Extract each line of the material that follows exactly and omit its pictures.
[Recorded information]
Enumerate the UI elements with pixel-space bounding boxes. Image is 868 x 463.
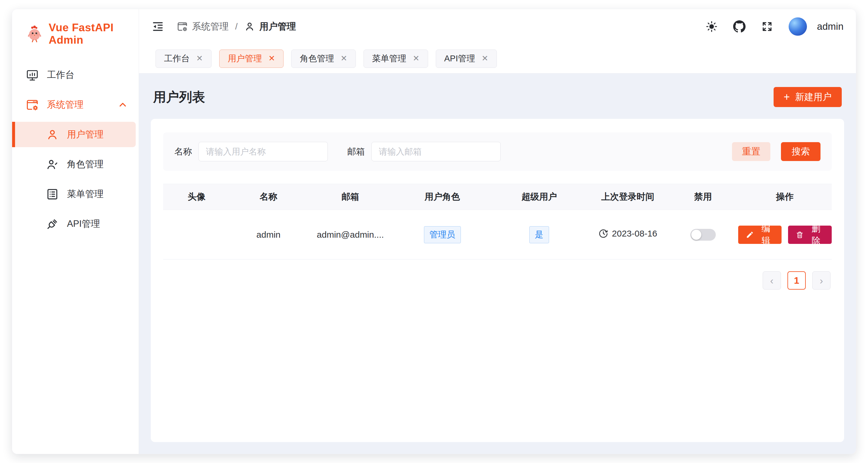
- tab-roles[interactable]: 角色管理 ✕: [291, 49, 356, 68]
- trash-icon: [796, 230, 804, 239]
- col-role: 用户角色: [394, 184, 491, 210]
- theme-sun-icon[interactable]: [706, 20, 718, 33]
- role-badge: 管理员: [424, 226, 461, 243]
- sidebar-item-label: API管理: [67, 218, 100, 230]
- email-filter-label: 邮箱: [347, 146, 365, 158]
- breadcrumb-separator: /: [235, 22, 238, 32]
- superuser-badge: 是: [529, 226, 549, 243]
- top-header: 系统管理 / 用户管理: [139, 9, 856, 44]
- pagination: ‹ 1 ›: [163, 271, 832, 290]
- col-disabled: 禁用: [668, 184, 738, 210]
- edit-button[interactable]: 编辑: [738, 226, 782, 244]
- tab-close-icon[interactable]: ✕: [269, 55, 275, 63]
- tab-label: 角色管理: [300, 53, 334, 65]
- clock-icon: [598, 229, 608, 239]
- logo[interactable]: Vue FastAPI Admin: [12, 9, 139, 54]
- cell-actions: 编辑 删除: [738, 210, 832, 260]
- tab-api[interactable]: API管理 ✕: [436, 49, 497, 68]
- edit-button-label: 编辑: [758, 223, 774, 247]
- tab-close-icon[interactable]: ✕: [340, 55, 347, 63]
- cell-superuser: 是: [491, 210, 588, 260]
- system-window-gear-icon: [26, 98, 39, 111]
- tab-workbench[interactable]: 工作台 ✕: [155, 49, 212, 68]
- delete-button[interactable]: 删除: [788, 226, 832, 244]
- col-name: 名称: [230, 184, 307, 210]
- users-table: 头像 名称 邮箱 用户角色 超级用户 上次登录时间 禁用 操作: [163, 184, 832, 260]
- disabled-toggle[interactable]: [690, 229, 716, 241]
- sidebar-menu: 工作台 系统管理 用户管理: [12, 62, 139, 241]
- api-plug-icon: [46, 217, 59, 231]
- github-icon[interactable]: [733, 20, 746, 33]
- sidebar-item-roles[interactable]: 角色管理: [12, 152, 139, 177]
- user-icon: [244, 21, 255, 32]
- breadcrumb-item-users[interactable]: 用户管理: [244, 20, 296, 33]
- main-card: 名称 邮箱 重置 搜索 头像 名称: [151, 119, 844, 442]
- search-button[interactable]: 搜索: [781, 142, 820, 161]
- cell-avatar: [163, 210, 230, 260]
- tab-close-icon[interactable]: ✕: [413, 55, 420, 63]
- cell-disabled: [668, 210, 738, 260]
- pencil-icon: [746, 230, 754, 239]
- breadcrumb: 系统管理 / 用户管理: [177, 20, 296, 33]
- tab-label: API管理: [444, 53, 475, 65]
- header-actions: admin: [706, 18, 843, 36]
- col-actions: 操作: [738, 184, 832, 210]
- tab-menus[interactable]: 菜单管理 ✕: [364, 49, 428, 68]
- plus-icon: +: [784, 92, 790, 102]
- email-filter-input[interactable]: [371, 142, 501, 161]
- tab-close-icon[interactable]: ✕: [196, 55, 203, 63]
- table-header-row: 头像 名称 邮箱 用户角色 超级用户 上次登录时间 禁用 操作: [163, 184, 832, 210]
- sidebar-item-users[interactable]: 用户管理: [12, 122, 136, 147]
- reset-button[interactable]: 重置: [732, 142, 770, 161]
- sidebar-item-system[interactable]: 系统管理: [12, 92, 139, 118]
- col-superuser: 超级用户: [491, 184, 588, 210]
- table-row: admin admin@admin.... 管理员 是: [163, 210, 832, 260]
- breadcrumb-label: 用户管理: [259, 20, 296, 33]
- username[interactable]: admin: [817, 21, 843, 32]
- sidebar-item-api[interactable]: API管理: [12, 211, 139, 236]
- monitor-icon: [26, 68, 39, 82]
- sidebar-collapse-icon[interactable]: [151, 20, 164, 33]
- menu-list-icon: [46, 188, 59, 201]
- name-filter-input[interactable]: [198, 142, 328, 161]
- main-column: 系统管理 / 用户管理: [139, 9, 856, 454]
- col-email: 邮箱: [307, 184, 394, 210]
- sidebar: Vue FastAPI Admin 工作台 系统管理: [12, 9, 139, 454]
- tab-users[interactable]: 用户管理 ✕: [219, 49, 284, 68]
- toggle-thumb: [691, 230, 701, 240]
- col-last-login: 上次登录时间: [588, 184, 668, 210]
- cell-name: admin: [230, 210, 307, 260]
- new-user-button-label: 新建用户: [795, 91, 832, 103]
- tab-bar: 工作台 ✕ 用户管理 ✕ 角色管理 ✕ 菜单管理 ✕ API管理 ✕: [139, 44, 856, 73]
- tab-label: 菜单管理: [372, 53, 406, 65]
- content-area: 用户列表 + 新建用户 名称 邮箱 重置 搜索: [139, 73, 856, 454]
- tab-close-icon[interactable]: ✕: [482, 55, 488, 63]
- chick-logo-icon: [26, 25, 43, 43]
- system-window-gear-icon: [177, 21, 188, 32]
- breadcrumb-item-system[interactable]: 系统管理: [177, 20, 229, 33]
- new-user-button[interactable]: + 新建用户: [774, 87, 842, 107]
- page-title-row: 用户列表 + 新建用户: [153, 87, 842, 107]
- sidebar-item-label: 系统管理: [47, 99, 84, 111]
- chevron-up-icon: [117, 99, 128, 110]
- role-user-icon: [46, 158, 59, 171]
- user-avatar[interactable]: [788, 18, 807, 36]
- search-filter-bar: 名称 邮箱 重置 搜索: [163, 132, 832, 171]
- pagination-page-1[interactable]: 1: [787, 271, 806, 290]
- sidebar-item-menus[interactable]: 菜单管理: [12, 181, 139, 207]
- tab-label: 工作台: [164, 53, 190, 65]
- delete-button-label: 删除: [808, 223, 824, 247]
- pagination-prev-button[interactable]: ‹: [763, 271, 781, 290]
- pagination-next-button[interactable]: ›: [812, 271, 831, 290]
- page-title: 用户列表: [153, 89, 205, 106]
- last-login-value: 2023-08-16: [612, 229, 657, 239]
- fullscreen-icon[interactable]: [761, 20, 773, 33]
- user-icon: [46, 128, 59, 141]
- sidebar-item-workbench[interactable]: 工作台: [12, 62, 139, 88]
- sidebar-item-label: 工作台: [47, 69, 74, 81]
- cell-last-login: 2023-08-16: [588, 210, 668, 260]
- cell-role: 管理员: [394, 210, 491, 260]
- tab-label: 用户管理: [228, 53, 262, 65]
- name-filter-label: 名称: [174, 146, 192, 158]
- sidebar-item-label: 角色管理: [67, 158, 103, 170]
[/Recorded information]
▶ _Solution to the problem_
Enumerate the UI elements with pixel-space bounding boxes. Image is 868 x 463.
- tab-roles[interactable]: 角色管理 ✕: [291, 49, 356, 68]
- trash-icon: [796, 230, 804, 239]
- col-role: 用户角色: [394, 184, 491, 210]
- theme-sun-icon[interactable]: [706, 20, 718, 33]
- role-badge: 管理员: [424, 226, 461, 243]
- sidebar-item-label: API管理: [67, 218, 100, 230]
- email-filter-label: 邮箱: [347, 146, 365, 158]
- breadcrumb-separator: /: [235, 22, 238, 32]
- superuser-badge: 是: [529, 226, 549, 243]
- top-header: 系统管理 / 用户管理: [139, 9, 856, 44]
- pagination: ‹ 1 ›: [163, 271, 832, 290]
- col-disabled: 禁用: [668, 184, 738, 210]
- edit-button[interactable]: 编辑: [738, 226, 782, 244]
- tab-close-icon[interactable]: ✕: [269, 55, 275, 63]
- tab-label: 角色管理: [300, 53, 334, 65]
- clock-icon: [598, 229, 608, 239]
- logo[interactable]: Vue FastAPI Admin: [12, 9, 139, 54]
- cell-actions: 编辑 删除: [738, 210, 832, 260]
- tab-api[interactable]: API管理 ✕: [436, 49, 497, 68]
- edit-button-label: 编辑: [758, 223, 774, 247]
- tab-close-icon[interactable]: ✕: [340, 55, 347, 63]
- cell-superuser: 是: [491, 210, 588, 260]
- system-window-gear-icon: [26, 98, 39, 111]
- tab-workbench[interactable]: 工作台 ✕: [155, 49, 212, 68]
- delete-button[interactable]: 删除: [788, 226, 832, 244]
- col-name: 名称: [230, 184, 307, 210]
- users-table: 头像 名称 邮箱 用户角色 超级用户 上次登录时间 禁用 操作: [163, 184, 832, 260]
- disabled-toggle[interactable]: [690, 229, 716, 241]
- sidebar-menu: 工作台 系统管理 用户管理: [12, 62, 139, 241]
- api-plug-icon: [46, 217, 59, 231]
- github-icon[interactable]: [733, 20, 746, 33]
- sidebar-item-roles[interactable]: 角色管理: [12, 152, 139, 177]
- user-icon: [244, 21, 255, 32]
- breadcrumb-item-users[interactable]: 用户管理: [244, 20, 296, 33]
- main-card: 名称 邮箱 重置 搜索 头像 名称: [151, 119, 844, 442]
- search-button[interactable]: 搜索: [781, 142, 820, 161]
- cell-avatar: [163, 210, 230, 260]
- tab-close-icon[interactable]: ✕: [413, 55, 420, 63]
- cell-disabled: [668, 210, 738, 260]
- pencil-icon: [746, 230, 754, 239]
- breadcrumb: 系统管理 / 用户管理: [177, 20, 296, 33]
- tab-label: API管理: [444, 53, 475, 65]
- header-actions: admin: [706, 18, 843, 36]
- col-actions: 操作: [738, 184, 832, 210]
- tab-menus[interactable]: 菜单管理 ✕: [364, 49, 428, 68]
- plus-icon: +: [784, 92, 790, 102]
- email-filter-input[interactable]: [371, 142, 501, 161]
- tab-close-icon[interactable]: ✕: [196, 55, 203, 63]
- table-header-row: 头像 名称 邮箱 用户角色 超级用户 上次登录时间 禁用 操作: [163, 184, 832, 210]
- sidebar-item-users[interactable]: 用户管理: [12, 122, 136, 147]
- reset-button[interactable]: 重置: [732, 142, 770, 161]
- sidebar-item-system[interactable]: 系统管理: [12, 92, 139, 118]
- col-superuser: 超级用户: [491, 184, 588, 210]
- table-row: admin admin@admin.... 管理员 是: [163, 210, 832, 260]
- breadcrumb-label: 用户管理: [259, 20, 296, 33]
- username[interactable]: admin: [817, 21, 843, 32]
- sidebar-item-api[interactable]: API管理: [12, 211, 139, 236]
- monitor-icon: [26, 68, 39, 82]
- sidebar-collapse-icon[interactable]: [151, 20, 164, 33]
- menu-list-icon: [46, 188, 59, 201]
- name-filter-input[interactable]: [198, 142, 328, 161]
- main-column: 系统管理 / 用户管理: [139, 9, 856, 454]
- col-email: 邮箱: [307, 184, 394, 210]
- sidebar: Vue FastAPI Admin 工作台 系统管理: [12, 9, 139, 454]
- tab-users[interactable]: 用户管理 ✕: [219, 49, 284, 68]
- toggle-thumb: [691, 230, 701, 240]
- col-last-login: 上次登录时间: [588, 184, 668, 210]
- cell-name: admin: [230, 210, 307, 260]
- new-user-button-label: 新建用户: [795, 91, 832, 103]
- tab-bar: 工作台 ✕ 用户管理 ✕ 角色管理 ✕ 菜单管理 ✕ API管理 ✕: [139, 44, 856, 73]
- tab-label: 菜单管理: [372, 53, 406, 65]
- content-area: 用户列表 + 新建用户 名称 邮箱 重置 搜索: [139, 73, 856, 454]
- tab-close-icon[interactable]: ✕: [482, 55, 488, 63]
- chick-logo-icon: [26, 25, 43, 43]
- system-window-gear-icon: [177, 21, 188, 32]
- breadcrumb-item-system[interactable]: 系统管理: [177, 20, 229, 33]
- new-user-button[interactable]: + 新建用户: [774, 87, 842, 107]
- page-title-row: 用户列表 + 新建用户: [153, 87, 842, 107]
- sidebar-item-label: 系统管理: [47, 99, 84, 111]
- chevron-up-icon: [117, 99, 128, 110]
- role-user-icon: [46, 158, 59, 171]
- user-avatar[interactable]: [788, 18, 807, 36]
- search-filter-bar: 名称 邮箱 重置 搜索: [163, 132, 832, 171]
- pagination-page-1[interactable]: 1: [787, 271, 806, 290]
- sidebar-item-menus[interactable]: 菜单管理: [12, 181, 139, 207]
- tab-label: 工作台: [164, 53, 190, 65]
- delete-button-label: 删除: [808, 223, 824, 247]
- pagination-prev-button[interactable]: ‹: [763, 271, 781, 290]
- pagination-next-button[interactable]: ›: [812, 271, 831, 290]
- page-title: 用户列表: [153, 89, 205, 106]
- last-login-value: 2023-08-16: [612, 229, 657, 239]
- fullscreen-icon[interactable]: [761, 20, 773, 33]
- user-icon: [46, 128, 59, 141]
- sidebar-item-workbench[interactable]: 工作台: [12, 62, 139, 88]
- sidebar-item-label: 工作台: [47, 69, 74, 81]
- cell-last-login: 2023-08-16: [588, 210, 668, 260]
- cell-role: 管理员: [394, 210, 491, 260]
- tab-label: 用户管理: [228, 53, 262, 65]
- name-filter-label: 名称: [174, 146, 192, 158]
- sidebar-item-label: 角色管理: [67, 158, 103, 170]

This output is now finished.